Arab Investments signs up property group Brookfield to finish Pinnacle skyscraper by 2014

Real estate squeeze spurs Arab backers of London tower
On completion, Pinnacle tower will be the tallest skyscraper in the City of Londons financial district

Asset manager Arab Investments has appointed global property group Brookfield to complete central London's Pinnacle skyscraper by 2014, delivering prime office space to a supply-starved market.

The 945ft, 64-storey building, dubbed the Helter-Skelter, is just one of a slew of high-profile projects that blue-chip developers are racing to deliver in the City financial district.

"The Pinnacle is much further ahead in terms of the building work and the ongoing negotiations with prospective tenants about taking space in the building," said Khalid Affara, Arab Investments' managing director.

Arab Investments agreed on Tuesday that Brookfield would start the final phase of construction work at end-June, enabling completion "of the City's tallest building by 2014", he said.

It would be delivered into a market where there would be a shortage of top-end office space, Affara said. Arab Investments is owned mostly by investors from Saudi Arabia and Kuwait.
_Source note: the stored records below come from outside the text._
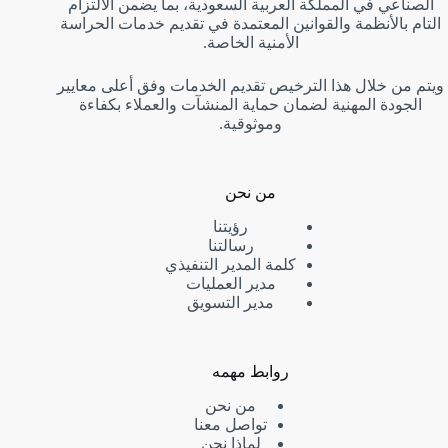
الصناعي في المملكة العربية السعودية، بما يضمن الالتزام
التام بالأنظمة والقوانين المعتمدة في تقديم خدمات الحراسة
الأمنية الخاصة.
ويتم من خلال هذا الترخيص تقديم الخدمات وفق أعلى معايير
الجودة المهنية لضمان حماية المنشآت والعملاء بكفاءة
وموثوقية.
من نحن
رؤيتنا
رسالتنا
كلمة المدير التنفيذي
مدير العمليات
مدير التسويق
روابط مهمه
من نحن
تواصل معنا
لماذا نحن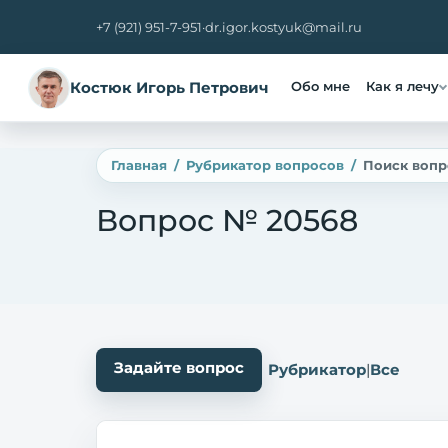
+7 (921) 951-7-951
·
dr.igor.kostyuk@mail.ru
Костюк Игорь Петрович
Обо мне
Как я лечу
Главная
Рубрикатор вопросов
Поиск вопр
Вопрос № 20568
Задайте вопрос
Рубрикатор
|
Все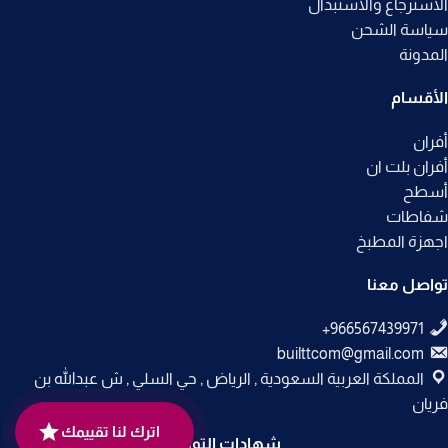
الاسترجاع والاستبدال
سياسة الشحن
المدونة
الأقسام
أفران
أفران بلت ان
أسطح
شفاطات
اجهزة المطبخ
تواصل معنا
builttcom@gmail.com
المملكة العربية السعودية , الرياض , حي السلي , ش عبدالله بن
فريان
اترك لنا تقييمك
شهادات التوثيق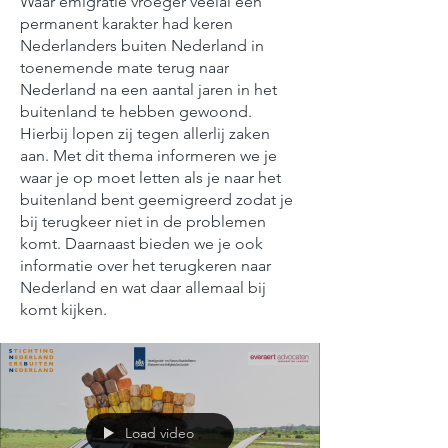
Waar emigratie vroeger veelal een
permanent karakter had keren
Nederlanders buiten Nederland in
toenemende mate terug naar
Nederland na een aantal jaren in het
buitenland te hebben gewoond.
Hierbij lopen zij tegen allerlij zaken
aan. Met dit thema informeren we je
waar je op moet letten als je naar het
buitenland bent geemigreerd zodat je
bij terugkeer niet in de problemen
komt. Daarnaast bieden we je ook
informatie over het terugkeren naar
Nederland en wat daar allemaal bij
komt kijken.
Load video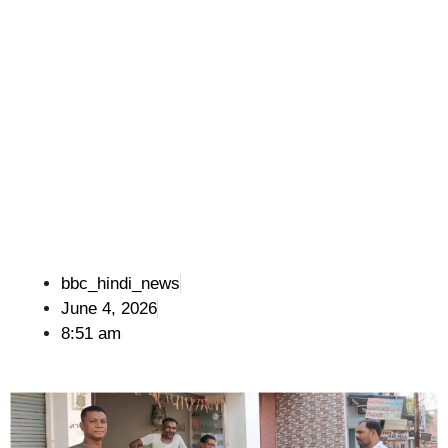
bbc_hindi_news
June 4, 2026
8:51 am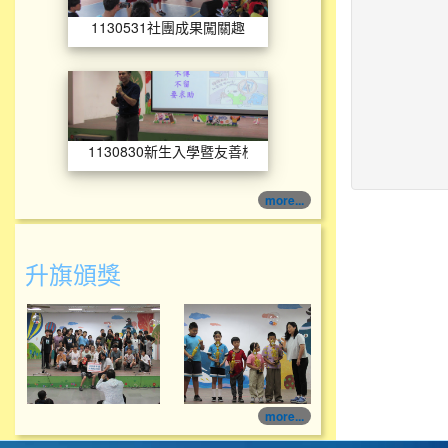
1130531社團成果闖關趣
1130830新生入學暨友善校
1130830新生入學暨友善校園
more...
升旗頒獎
114學年度升旗頒獎
114學年度升旗頒獎
more...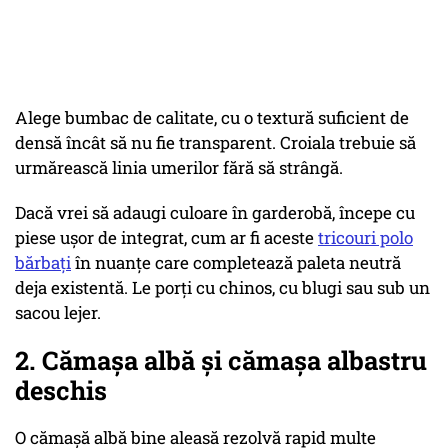
Alege bumbac de calitate, cu o textură suficient de
densă încât să nu fie transparent. Croiala trebuie să
urmărească linia umerilor fără să strângă.
Dacă vrei să adaugi culoare în garderobă, începe cu
piese ușor de integrat, cum ar fi aceste
tricouri polo
bărbați
în nuanțe care completează paleta neutră
deja existentă. Le porți cu chinos, cu blugi sau sub un
sacou lejer.
2. Cămașa albă și cămașa albastru
deschis
O cămașă albă bine aleasă rezolvă rapid multe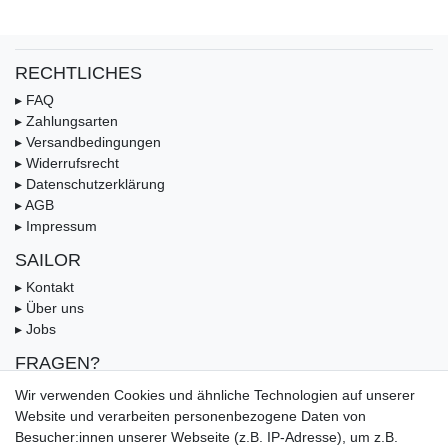
RECHTLICHES
▸ FAQ
▸ Zahlungsarten
▸ Versandbedingungen
▸ Widerrufsrecht
▸ Datenschutzerklärung
▸ AGB
▸ Impressum
SAILOR
▸ Kontakt
▸ Über uns
▸ Jobs
FRAGEN?
▸ FAQ
Wir verwenden Cookies und ähnliche Technologien auf unserer
▸ Zahlungsarten
Website und verarbeiten personenbezogene Daten von
▸ Versandbedingungen
Besucher:innen unserer Webseite (z.B. IP-Adresse), um z.B.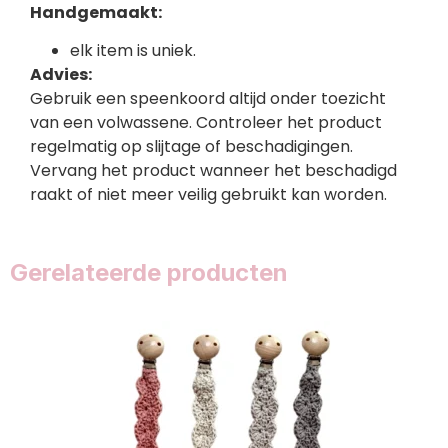
Handgemaakt:
elk item is uniek.
Advies:
Gebruik een speenkoord altijd onder toezicht
van een volwassene. Controleer het product
regelmatig op slijtage of beschadigingen.
Vervang het product wanneer het beschadigd
raakt of niet meer veilig gebruikt kan worden.
Gerelateerde producten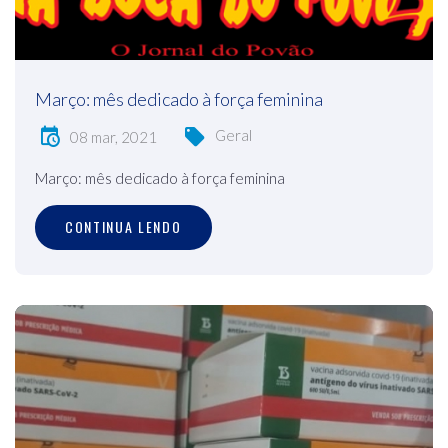
Março: mês dedicado à força feminina
Geral
08 mar, 2021
Março: mês dedicado à força feminina
CONTINUA LENDO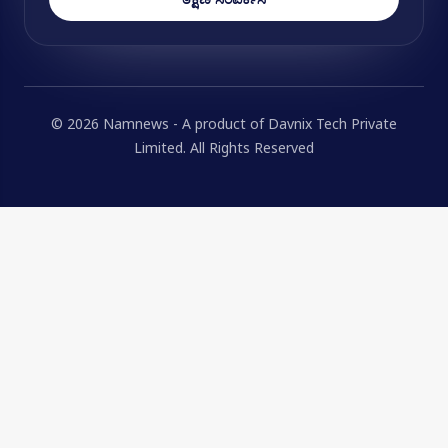
© 2026 Namnews - A product of Davnix Tech Private
Limited. All Rights Reserved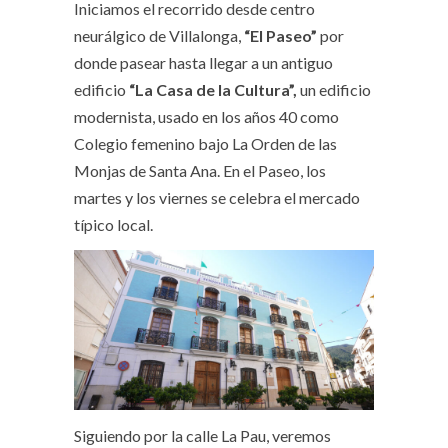
Iniciamos el recorrido desde centro
neurálgico de Villalonga,
“El Paseo”
por
donde pasear hasta llegar a un antiguo
edificio
“La Casa de la Cultura”,
un edificio
modernista, usado en los años 40 como
Colegio femenino bajo La Orden de las
Monjas de Santa Ana. En el Paseo, los
martes y los viernes se celebra el mercado
típico local.
Siguiendo por la calle La Pau, veremos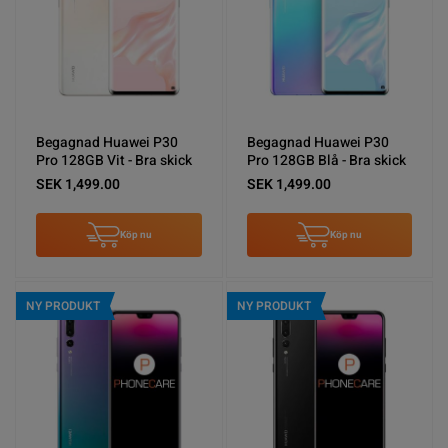
Begagnad Huawei P30
Begagnad Huawei P30
Pro 128GB Vit - Bra skick
Pro 128GB Blå - Bra skick
SEK 1,499.00
SEK 1,499.00
Köp nu
Köp nu
NY PRODUKT
NY PRODUKT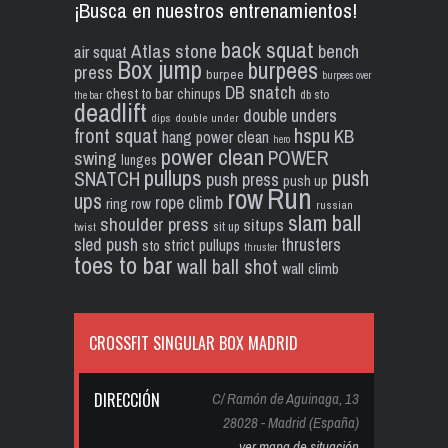
¡Busca en nuestros entrenamientos!
back squat
Atlas stone
bench
air squat
Box jump
burpees
press
burpee
burpees over
DB snatch
chest to bar
chinups
db sto
the bar
deadlift
double unders
dips
double under
front squat
hspu
KB
hang power clean
hero
power clean
POWER
swing
lunges
pullups
push
SNATCH
push press
push up
Run
row
ups
rope climb
ring row
russian
slam ball
shoulder press
situps
sit up
twist
sled push
thrusters
strict pullups
sto
thruster
toes to bar
wall ball shot
wall climb
CROSSFIT SINGULAR BOX MADRID
DIRECCIÓN
C/ Ramón de Aguinaga, 13
28028 - Madrid (España)
ver mapa de situación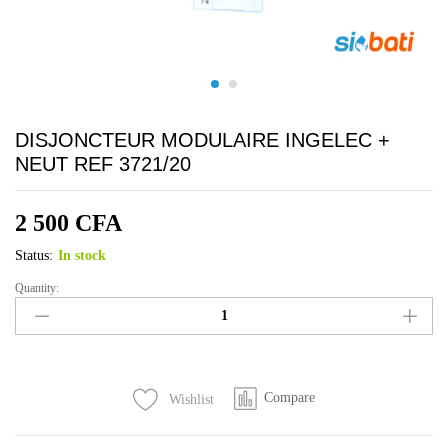
DISJONCTEUR MODULAIRE INGELEC +
NEUT REF 3721/20
2 500
CFA
Status:
In stock
Quantity:
DISJONCTEUR
MODULAIRE
INGELEC
+
NEUT
Compare
Wishlist
REF
3721/20
quantity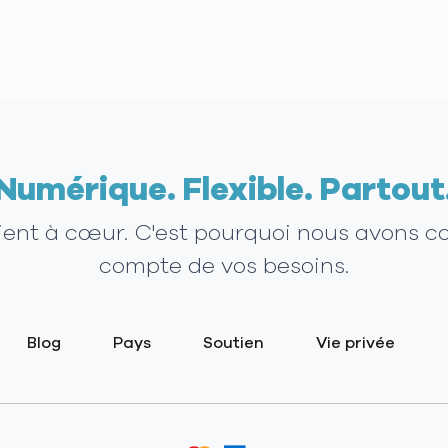
Numérique. Flexible. Partout
tient à cœur. C'est pourquoi nous avons c
compte de vos besoins.
Blog
Pays
Soutien
Vie privée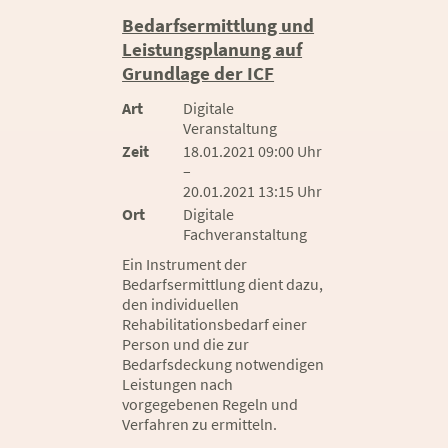
Bedarfsermittlung und
Leistungsplanung auf
Grundlage der ICF
Art
Digitale
Veranstaltung
Zeit
18.01.2021 09:00 Uhr
–
20.01.2021 13:15 Uhr
Ort
Digitale
Fachveranstaltung
Ein Instrument der
Bedarfsermittlung dient dazu,
den individuellen
Rehabilitationsbedarf einer
Person und die zur
Bedarfsdeckung notwendigen
Leistungen nach
vorgegebenen Regeln und
Verfahren zu ermitteln.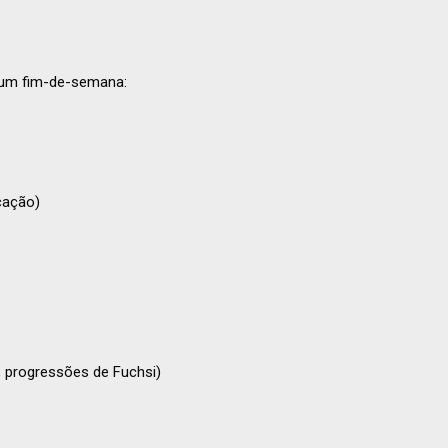
e um fim-de-semana:
icação)
; progressões de Fuchsi)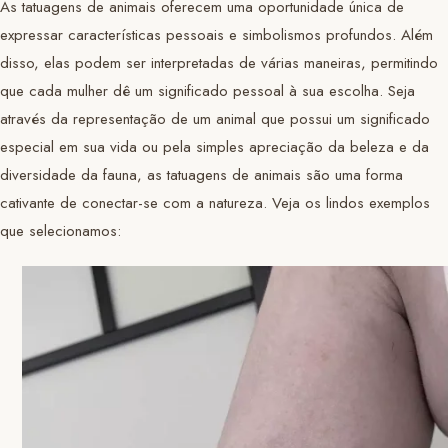
As tatuagens de animais oferecem uma oportunidade única de
expressar características pessoais e simbolismos profundos. Além
disso, elas podem ser interpretadas de várias maneiras, permitindo
que cada mulher dê um significado pessoal à sua escolha. Seja
através da representação de um animal que possui um significado
especial em sua vida ou pela simples apreciação da beleza e da
diversidade da fauna, as tatuagens de animais são uma forma
cativante de conectar-se com a natureza. Veja os lindos exemplos
que selecionamos: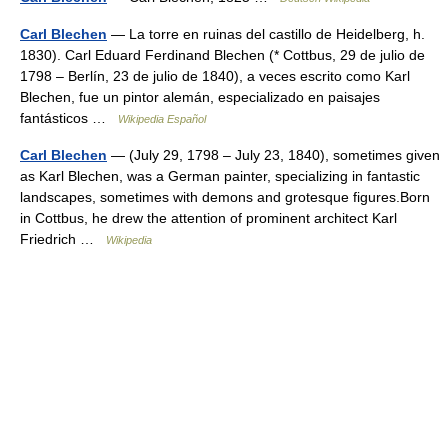
Carl Blechen
— La torre en ruinas del castillo de Heidelberg, h.
1830). Carl Eduard Ferdinand Blechen (* Cottbus, 29 de julio de
1798 – Berlín, 23 de julio de 1840), a veces escrito como Karl
Blechen, fue un pintor alemán, especializado en paisajes
fantásticos …
Wikipedia Español
Carl Blechen
— (July 29, 1798 – July 23, 1840), sometimes given
as Karl Blechen, was a German painter, specializing in fantastic
landscapes, sometimes with demons and grotesque figures.Born
in Cottbus, he drew the attention of prominent architect Karl
Friedrich …
Wikipedia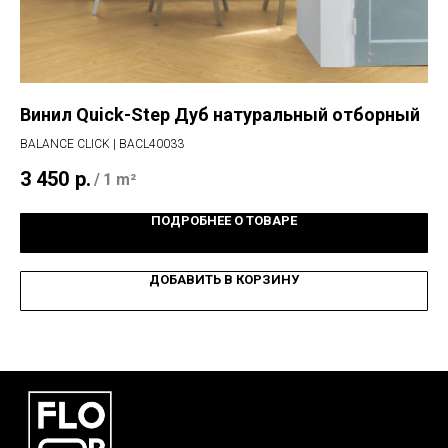
Винил Quick-Step Дуб натуральный отборный
Ма
BALANCE CLICK | BACL40033
PR
3 450
р.
7 
/
1 m²
ПОДРОБНЕЕ О ТОВАРЕ
ДОБАВИТЬ В КОРЗИНУ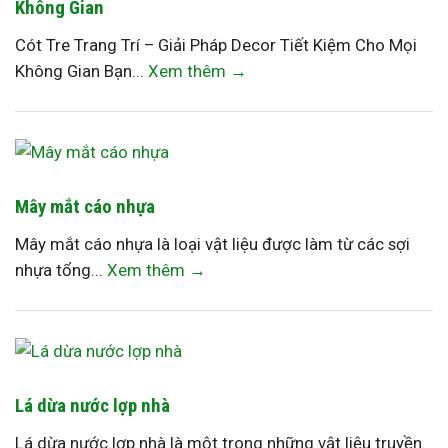
Không Gian
Cót Tre Trang Trí – Giải Pháp Decor Tiết Kiệm Cho Mọi
Không Gian Bạn...
Xem thêm →
Mây mắt cáo nhựa
Mây mắt cáo nhựa là loại vật liệu được làm từ các sợi
nhựa tổng...
Xem thêm →
Lá dừa nước lợp nhà
Lá dừa nước lợp nhà là một trong những vật liệu truyền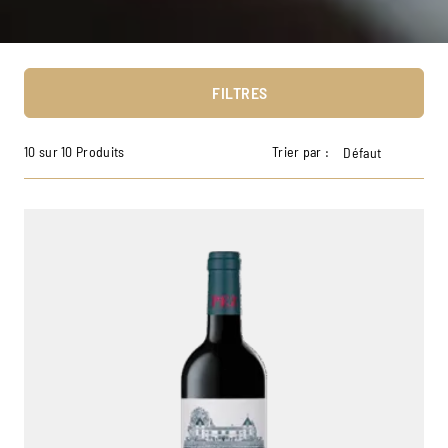
FILTRES
10 sur 10 Produits
Trier par :
Défaut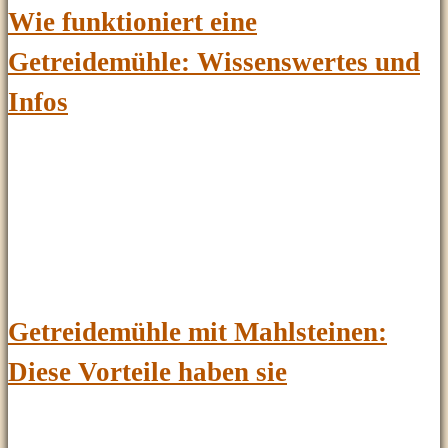
Wie funktioniert eine
Getreidemühle: Wissenswertes und
Infos
Getreidemühle mit Mahlsteinen:
Diese Vorteile haben sie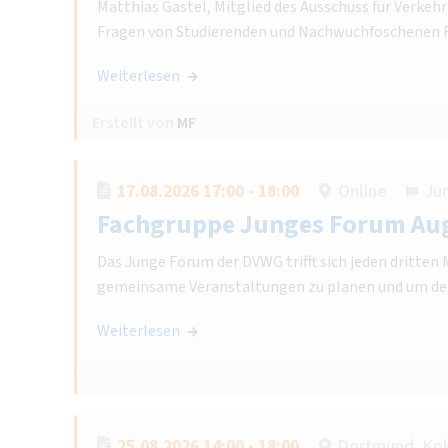
Matthias Gastel, Mitglied des Ausschuss für Verkeh
Fragen von Studierenden und Nachwuchfoschenen 
Weiterlesen
Erstellt von
MF
17.08.2026 17:00 - 18:00
Online
Ju
Fachgruppe Junges Forum Au
Das Junge Forum der DVWG trifft sich jeden dritte
gemeinsame Veranstaltungen zu planen und um de
Weiterlesen
25.08.2026 14:00 - 18:00
Dortmund, Kok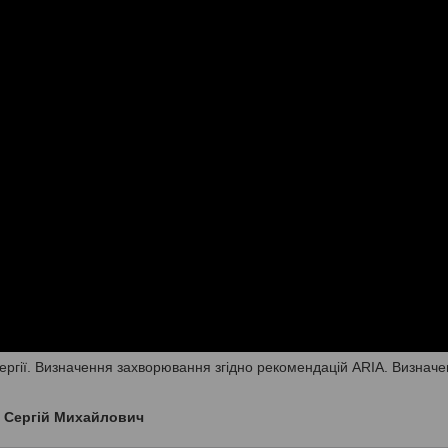
лергії. Визначення захворювання згідно рекомендацій ARIA. Визнач
к Сергій Михайлович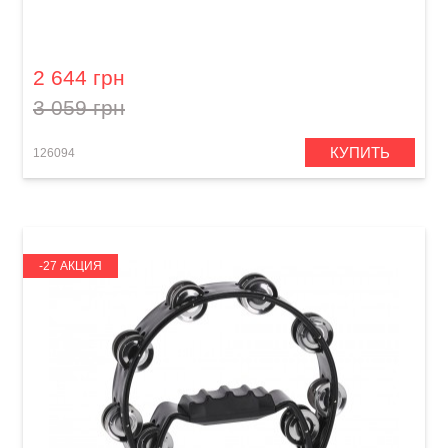
Тамбурин для малого барабана Meinl
Backbeat Pro BBP13 Solid Brass
2 644 грн
3 059 грн
КУПИТЬ
126094
-27 АКЦИЯ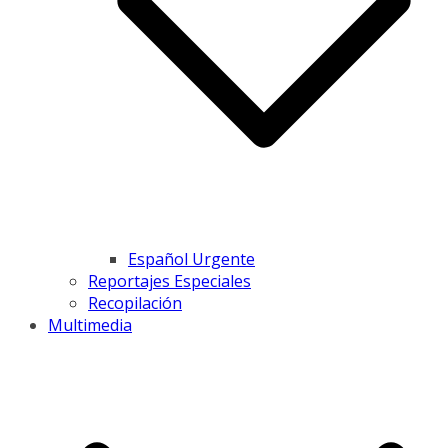
Español Urgente
Reportajes Especiales
Recopilación
Multimedia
A spokesman for Arab Investments said the company was still
in talks with a consortium of banks about debt to fund the project.

"We put more equity in recently, but it (the debt)
still hasn't been finalised, but obviously it's moving closer towards
that," the spokesman said, noting the debt component of the 1 billion
pound development would be about 500 million pounds.

He declined to confirm or deny media reports that HSBC was
either in the consortium or leading it.

The number of prime office development projects started in London has more than doubled in the past six months, after many real estate investment trusts (REITs) put their plans on ice as the global financial crisis saw capital values and debt availability plunge.

Land Securities and Great Portland Estates plan to develop more prime central London offices, citing rising rents, while British Land was also positive on the outlook for rental growth.